* _Exercise details_: All that is wanted is a word-for-word copy of the data from its first line to the line containing "organ eller et", both included.

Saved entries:
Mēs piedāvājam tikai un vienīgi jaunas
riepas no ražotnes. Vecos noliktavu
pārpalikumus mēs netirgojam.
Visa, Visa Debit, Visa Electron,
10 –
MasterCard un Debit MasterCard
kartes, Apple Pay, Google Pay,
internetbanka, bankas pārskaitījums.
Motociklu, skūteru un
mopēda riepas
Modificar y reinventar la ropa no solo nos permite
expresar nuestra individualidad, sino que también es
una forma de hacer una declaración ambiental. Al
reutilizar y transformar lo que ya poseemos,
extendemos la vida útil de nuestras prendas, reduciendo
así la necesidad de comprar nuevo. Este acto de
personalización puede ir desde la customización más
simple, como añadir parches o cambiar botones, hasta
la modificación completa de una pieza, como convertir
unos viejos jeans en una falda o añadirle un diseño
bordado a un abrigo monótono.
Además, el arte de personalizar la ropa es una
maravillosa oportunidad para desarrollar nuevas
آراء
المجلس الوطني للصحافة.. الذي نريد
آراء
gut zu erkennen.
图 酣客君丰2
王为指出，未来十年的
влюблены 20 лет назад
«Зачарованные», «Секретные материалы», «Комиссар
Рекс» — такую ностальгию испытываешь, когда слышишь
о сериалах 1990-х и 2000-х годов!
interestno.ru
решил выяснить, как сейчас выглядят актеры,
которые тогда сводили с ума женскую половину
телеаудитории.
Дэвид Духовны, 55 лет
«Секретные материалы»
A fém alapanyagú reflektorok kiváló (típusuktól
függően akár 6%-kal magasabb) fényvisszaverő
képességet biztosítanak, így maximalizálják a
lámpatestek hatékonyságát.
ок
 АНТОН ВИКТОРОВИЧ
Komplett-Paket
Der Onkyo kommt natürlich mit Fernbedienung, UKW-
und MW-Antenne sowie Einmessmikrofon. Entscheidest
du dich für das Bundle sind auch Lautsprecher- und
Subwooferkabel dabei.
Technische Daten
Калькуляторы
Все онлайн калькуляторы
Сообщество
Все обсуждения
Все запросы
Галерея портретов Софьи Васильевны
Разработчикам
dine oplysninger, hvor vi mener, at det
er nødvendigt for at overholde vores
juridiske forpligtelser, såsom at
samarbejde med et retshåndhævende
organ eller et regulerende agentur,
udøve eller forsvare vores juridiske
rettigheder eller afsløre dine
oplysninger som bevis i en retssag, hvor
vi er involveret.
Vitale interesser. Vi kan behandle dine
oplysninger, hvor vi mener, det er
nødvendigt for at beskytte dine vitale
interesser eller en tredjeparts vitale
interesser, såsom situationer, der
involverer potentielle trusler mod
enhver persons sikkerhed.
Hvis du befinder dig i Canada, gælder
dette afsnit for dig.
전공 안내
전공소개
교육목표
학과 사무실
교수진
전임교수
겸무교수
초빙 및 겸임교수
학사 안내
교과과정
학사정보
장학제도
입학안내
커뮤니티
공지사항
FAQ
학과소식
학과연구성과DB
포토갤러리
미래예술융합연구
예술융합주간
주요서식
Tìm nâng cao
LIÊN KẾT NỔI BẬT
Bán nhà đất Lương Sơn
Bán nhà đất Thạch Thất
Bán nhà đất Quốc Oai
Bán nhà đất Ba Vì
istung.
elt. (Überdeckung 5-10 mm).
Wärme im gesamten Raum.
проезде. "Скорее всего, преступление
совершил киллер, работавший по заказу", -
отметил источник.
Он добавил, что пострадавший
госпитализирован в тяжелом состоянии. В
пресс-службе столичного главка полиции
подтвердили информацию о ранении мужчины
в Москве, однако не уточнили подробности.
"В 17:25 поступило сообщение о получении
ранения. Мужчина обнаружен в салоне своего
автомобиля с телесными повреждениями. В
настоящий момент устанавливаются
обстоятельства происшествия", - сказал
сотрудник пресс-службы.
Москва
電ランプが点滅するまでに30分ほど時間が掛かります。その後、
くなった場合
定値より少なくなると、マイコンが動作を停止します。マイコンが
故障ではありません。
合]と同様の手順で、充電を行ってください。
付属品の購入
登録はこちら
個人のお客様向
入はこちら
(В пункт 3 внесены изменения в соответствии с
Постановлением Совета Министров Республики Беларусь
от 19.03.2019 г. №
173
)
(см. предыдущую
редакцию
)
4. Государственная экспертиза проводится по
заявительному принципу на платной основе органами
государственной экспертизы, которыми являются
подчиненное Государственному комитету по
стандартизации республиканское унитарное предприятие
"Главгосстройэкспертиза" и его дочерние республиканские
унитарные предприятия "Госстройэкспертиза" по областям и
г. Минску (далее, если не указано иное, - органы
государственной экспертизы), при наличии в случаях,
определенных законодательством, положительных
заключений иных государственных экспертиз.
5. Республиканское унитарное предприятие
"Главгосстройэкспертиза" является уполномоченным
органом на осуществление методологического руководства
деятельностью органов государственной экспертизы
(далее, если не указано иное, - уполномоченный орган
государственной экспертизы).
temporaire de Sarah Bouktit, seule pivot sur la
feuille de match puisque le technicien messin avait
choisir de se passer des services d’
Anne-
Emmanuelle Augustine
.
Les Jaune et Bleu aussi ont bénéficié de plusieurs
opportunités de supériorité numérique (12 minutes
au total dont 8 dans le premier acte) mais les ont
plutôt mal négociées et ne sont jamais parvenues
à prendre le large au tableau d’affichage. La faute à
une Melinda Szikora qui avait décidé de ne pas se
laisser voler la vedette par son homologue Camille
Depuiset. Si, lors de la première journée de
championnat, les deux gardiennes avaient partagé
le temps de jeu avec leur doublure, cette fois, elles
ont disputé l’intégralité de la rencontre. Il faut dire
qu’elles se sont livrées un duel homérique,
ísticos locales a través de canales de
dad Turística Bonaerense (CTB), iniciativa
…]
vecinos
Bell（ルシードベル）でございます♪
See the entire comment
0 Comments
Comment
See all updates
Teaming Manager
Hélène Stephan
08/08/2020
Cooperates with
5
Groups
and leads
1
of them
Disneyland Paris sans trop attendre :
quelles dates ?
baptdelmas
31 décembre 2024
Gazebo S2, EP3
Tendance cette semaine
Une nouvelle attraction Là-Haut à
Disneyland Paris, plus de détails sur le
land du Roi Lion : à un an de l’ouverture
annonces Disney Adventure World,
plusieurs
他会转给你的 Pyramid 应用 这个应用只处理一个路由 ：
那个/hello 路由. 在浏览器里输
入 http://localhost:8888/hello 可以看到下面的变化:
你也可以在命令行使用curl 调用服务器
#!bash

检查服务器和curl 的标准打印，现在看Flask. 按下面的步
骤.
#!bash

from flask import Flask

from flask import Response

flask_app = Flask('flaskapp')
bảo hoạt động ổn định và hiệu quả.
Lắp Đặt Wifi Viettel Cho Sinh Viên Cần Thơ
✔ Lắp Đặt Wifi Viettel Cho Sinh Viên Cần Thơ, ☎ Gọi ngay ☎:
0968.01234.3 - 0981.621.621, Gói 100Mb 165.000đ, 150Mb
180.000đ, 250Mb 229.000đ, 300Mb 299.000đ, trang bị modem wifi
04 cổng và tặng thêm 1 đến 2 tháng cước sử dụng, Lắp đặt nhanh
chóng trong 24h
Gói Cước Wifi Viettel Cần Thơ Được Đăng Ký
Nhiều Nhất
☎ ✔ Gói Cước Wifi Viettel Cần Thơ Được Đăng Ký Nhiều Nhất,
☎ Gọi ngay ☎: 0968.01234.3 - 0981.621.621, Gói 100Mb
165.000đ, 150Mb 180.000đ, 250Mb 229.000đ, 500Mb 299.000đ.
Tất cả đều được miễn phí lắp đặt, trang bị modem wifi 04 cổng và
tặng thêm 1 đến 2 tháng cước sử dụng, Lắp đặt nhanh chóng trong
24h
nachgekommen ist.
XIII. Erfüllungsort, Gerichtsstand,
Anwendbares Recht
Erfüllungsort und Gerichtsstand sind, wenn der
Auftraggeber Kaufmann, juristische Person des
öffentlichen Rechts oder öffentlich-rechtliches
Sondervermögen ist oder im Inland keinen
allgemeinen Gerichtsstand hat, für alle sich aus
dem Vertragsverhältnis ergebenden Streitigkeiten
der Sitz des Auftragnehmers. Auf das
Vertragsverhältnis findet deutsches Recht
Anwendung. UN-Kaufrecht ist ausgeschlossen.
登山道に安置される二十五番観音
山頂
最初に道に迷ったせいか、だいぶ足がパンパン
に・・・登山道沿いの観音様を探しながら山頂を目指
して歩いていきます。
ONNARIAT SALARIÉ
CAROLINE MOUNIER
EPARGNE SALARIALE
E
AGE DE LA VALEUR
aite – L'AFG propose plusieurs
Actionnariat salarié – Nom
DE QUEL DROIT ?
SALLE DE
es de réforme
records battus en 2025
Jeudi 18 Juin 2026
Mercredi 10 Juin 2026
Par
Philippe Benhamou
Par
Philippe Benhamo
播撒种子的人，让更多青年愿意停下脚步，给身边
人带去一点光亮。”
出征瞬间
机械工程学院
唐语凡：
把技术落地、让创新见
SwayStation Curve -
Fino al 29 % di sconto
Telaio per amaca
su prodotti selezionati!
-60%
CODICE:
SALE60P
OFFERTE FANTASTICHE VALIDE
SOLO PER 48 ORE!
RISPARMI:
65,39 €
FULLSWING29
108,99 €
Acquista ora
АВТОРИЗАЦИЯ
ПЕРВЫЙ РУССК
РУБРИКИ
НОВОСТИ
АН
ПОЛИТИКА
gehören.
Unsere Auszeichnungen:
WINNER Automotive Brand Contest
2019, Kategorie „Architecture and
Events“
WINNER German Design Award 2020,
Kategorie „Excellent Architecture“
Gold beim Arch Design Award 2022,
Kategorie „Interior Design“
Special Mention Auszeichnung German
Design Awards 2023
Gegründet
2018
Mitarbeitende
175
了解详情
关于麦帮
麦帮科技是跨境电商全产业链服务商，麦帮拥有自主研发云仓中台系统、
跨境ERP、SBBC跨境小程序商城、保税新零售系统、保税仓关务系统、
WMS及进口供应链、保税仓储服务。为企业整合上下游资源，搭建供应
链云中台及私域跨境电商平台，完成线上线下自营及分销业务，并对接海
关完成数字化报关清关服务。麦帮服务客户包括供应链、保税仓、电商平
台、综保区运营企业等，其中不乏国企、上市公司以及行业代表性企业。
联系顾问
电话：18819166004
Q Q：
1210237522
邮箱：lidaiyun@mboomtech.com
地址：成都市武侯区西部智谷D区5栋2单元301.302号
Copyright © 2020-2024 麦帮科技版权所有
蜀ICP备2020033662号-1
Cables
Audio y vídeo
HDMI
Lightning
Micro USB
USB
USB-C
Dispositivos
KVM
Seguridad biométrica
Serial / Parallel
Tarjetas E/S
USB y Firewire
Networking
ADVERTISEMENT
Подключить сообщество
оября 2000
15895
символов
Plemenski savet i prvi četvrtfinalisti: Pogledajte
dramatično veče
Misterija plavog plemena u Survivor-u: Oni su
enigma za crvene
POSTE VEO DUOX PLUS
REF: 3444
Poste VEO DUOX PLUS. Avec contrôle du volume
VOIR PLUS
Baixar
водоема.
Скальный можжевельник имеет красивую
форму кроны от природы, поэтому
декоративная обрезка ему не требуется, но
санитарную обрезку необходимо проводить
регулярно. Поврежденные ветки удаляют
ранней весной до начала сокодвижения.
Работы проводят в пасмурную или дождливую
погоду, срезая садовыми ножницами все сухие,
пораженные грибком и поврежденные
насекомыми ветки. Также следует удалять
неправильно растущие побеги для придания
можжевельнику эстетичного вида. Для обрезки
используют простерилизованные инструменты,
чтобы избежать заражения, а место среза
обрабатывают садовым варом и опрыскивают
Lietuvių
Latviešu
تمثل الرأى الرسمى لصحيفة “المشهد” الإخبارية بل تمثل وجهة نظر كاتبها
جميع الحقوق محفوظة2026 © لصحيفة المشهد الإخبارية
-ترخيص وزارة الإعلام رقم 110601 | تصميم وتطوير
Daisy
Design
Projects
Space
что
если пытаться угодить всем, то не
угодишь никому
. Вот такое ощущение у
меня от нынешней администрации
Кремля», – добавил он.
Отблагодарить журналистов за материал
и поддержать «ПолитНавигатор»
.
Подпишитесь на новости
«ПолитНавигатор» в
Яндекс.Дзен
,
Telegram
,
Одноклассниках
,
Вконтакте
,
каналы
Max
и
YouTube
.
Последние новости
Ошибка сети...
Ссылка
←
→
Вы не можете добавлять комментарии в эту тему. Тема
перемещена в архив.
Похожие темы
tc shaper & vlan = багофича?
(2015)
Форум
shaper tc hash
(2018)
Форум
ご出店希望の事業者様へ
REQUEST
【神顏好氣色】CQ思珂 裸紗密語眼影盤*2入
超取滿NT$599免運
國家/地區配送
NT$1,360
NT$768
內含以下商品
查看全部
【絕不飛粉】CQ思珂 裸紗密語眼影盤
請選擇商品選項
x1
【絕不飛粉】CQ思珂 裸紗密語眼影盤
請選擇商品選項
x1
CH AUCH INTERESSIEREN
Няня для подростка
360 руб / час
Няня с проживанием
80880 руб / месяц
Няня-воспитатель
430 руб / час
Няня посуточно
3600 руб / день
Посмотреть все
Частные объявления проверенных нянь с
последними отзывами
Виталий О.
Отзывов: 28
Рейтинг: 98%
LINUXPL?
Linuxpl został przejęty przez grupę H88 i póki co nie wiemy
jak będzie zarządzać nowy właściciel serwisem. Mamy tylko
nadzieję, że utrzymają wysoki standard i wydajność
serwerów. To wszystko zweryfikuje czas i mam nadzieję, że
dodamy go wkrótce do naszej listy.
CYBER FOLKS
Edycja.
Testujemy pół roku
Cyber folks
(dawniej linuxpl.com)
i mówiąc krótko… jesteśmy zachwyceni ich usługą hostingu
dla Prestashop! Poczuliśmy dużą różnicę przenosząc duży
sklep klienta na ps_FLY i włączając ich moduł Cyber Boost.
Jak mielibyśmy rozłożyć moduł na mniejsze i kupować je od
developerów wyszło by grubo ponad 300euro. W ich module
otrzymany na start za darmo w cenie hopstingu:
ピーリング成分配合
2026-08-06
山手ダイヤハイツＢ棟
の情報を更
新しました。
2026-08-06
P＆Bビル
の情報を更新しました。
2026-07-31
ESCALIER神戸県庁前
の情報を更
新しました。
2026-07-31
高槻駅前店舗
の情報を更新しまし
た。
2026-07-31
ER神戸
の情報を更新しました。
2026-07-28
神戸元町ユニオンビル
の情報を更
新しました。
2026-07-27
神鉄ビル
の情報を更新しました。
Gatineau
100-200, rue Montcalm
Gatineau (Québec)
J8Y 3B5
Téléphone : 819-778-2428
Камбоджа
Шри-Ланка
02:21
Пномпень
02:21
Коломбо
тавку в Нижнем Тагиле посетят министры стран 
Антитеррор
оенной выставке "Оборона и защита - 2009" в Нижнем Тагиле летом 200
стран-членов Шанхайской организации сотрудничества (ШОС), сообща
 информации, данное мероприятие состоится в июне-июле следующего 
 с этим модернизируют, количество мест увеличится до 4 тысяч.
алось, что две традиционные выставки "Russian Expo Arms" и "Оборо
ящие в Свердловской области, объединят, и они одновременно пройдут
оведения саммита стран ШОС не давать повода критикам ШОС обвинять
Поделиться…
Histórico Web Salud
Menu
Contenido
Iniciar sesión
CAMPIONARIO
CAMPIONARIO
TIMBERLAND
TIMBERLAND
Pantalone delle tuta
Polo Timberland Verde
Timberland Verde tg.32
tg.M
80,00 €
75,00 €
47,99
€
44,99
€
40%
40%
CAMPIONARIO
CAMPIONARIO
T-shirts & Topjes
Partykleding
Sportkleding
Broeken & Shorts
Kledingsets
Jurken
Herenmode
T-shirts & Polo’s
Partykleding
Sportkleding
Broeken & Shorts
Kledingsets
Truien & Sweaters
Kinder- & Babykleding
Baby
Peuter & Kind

* _Exercise output_:
Mēs piedāvājam tikai un vienīgi jaunas
riepas no ražotnes. Vecos noliktavu
pārpalikumus mēs netirgojam.
Visa, Visa Debit, Visa Electron,
10 –
MasterCard un Debit MasterCard
kartes, Apple Pay, Google Pay,
internetbanka, bankas pārskaitījums.
Motociklu, skūteru un
mopēda riepas
Modificar y reinventar la ropa no solo nos permite
expresar nuestra individualidad, sino que también es
una forma de hacer una declaración ambiental. Al
reutilizar y transformar lo que ya poseemos,
extendemos la vida útil de nuestras prendas, reduciendo
así la necesidad de comprar nuevo. Este acto de
personalización puede ir desde la customización más
simple, como añadir parches o cambiar botones, hasta
la modificación completa de una pieza, como convertir
unos viejos jeans en una falda o añadirle un diseño
bordado a un abrigo monótono.
Además, el arte de personalizar la ropa es una
maravillosa oportunidad para desarrollar nuevas
آراء
المجلس الوطني للصحافة.. الذي نريد
آراء
gut zu erkennen.
图 酣客君丰2
王为指出，未来十年的
влюблены 20 лет назад
«Зачарованные», «Секретные материалы», «Комиссар
Рекс» — такую ностальгию испытываешь, когда слышишь
о сериалах 1990-х и 2000-х годов!
interestno.ru
решил выяснить, как сейчас выглядят актеры,
которые тогда сводили с ума женскую половину
телеаудитории.
Дэвид Духовны, 55 лет
«Секретные материалы»
A fém alapanyagú reflektorok kiváló (típusuktól
függően akár 6%-kal magasabb) fényvisszaverő
képességet biztosítanak, így maximalizálják a
lámpatestek hatékonyságát.
ок
 АНТОН ВИКТОРОВИЧ
Komplett-Paket
Der Onkyo kommt natürlich mit Fernbedienung, UKW-
und MW-Antenne sowie Einmessmikrofon. Entscheidest
du dich für das Bundle sind auch Lautsprecher- und
Subwooferkabel dabei.
Technische Daten
Калькуляторы
Все онлайн калькуляторы
Сообщество
Все обсуждения
Все запросы
Галерея портретов Софьи Васильевны
Разработчикам
dine oplysninger, hvor vi mener, at det
er nødvendigt for at overholde vores
juridiske forpligtelser, såsom at
samarbejde med et retshåndhævende
organ eller et regulerende agentur,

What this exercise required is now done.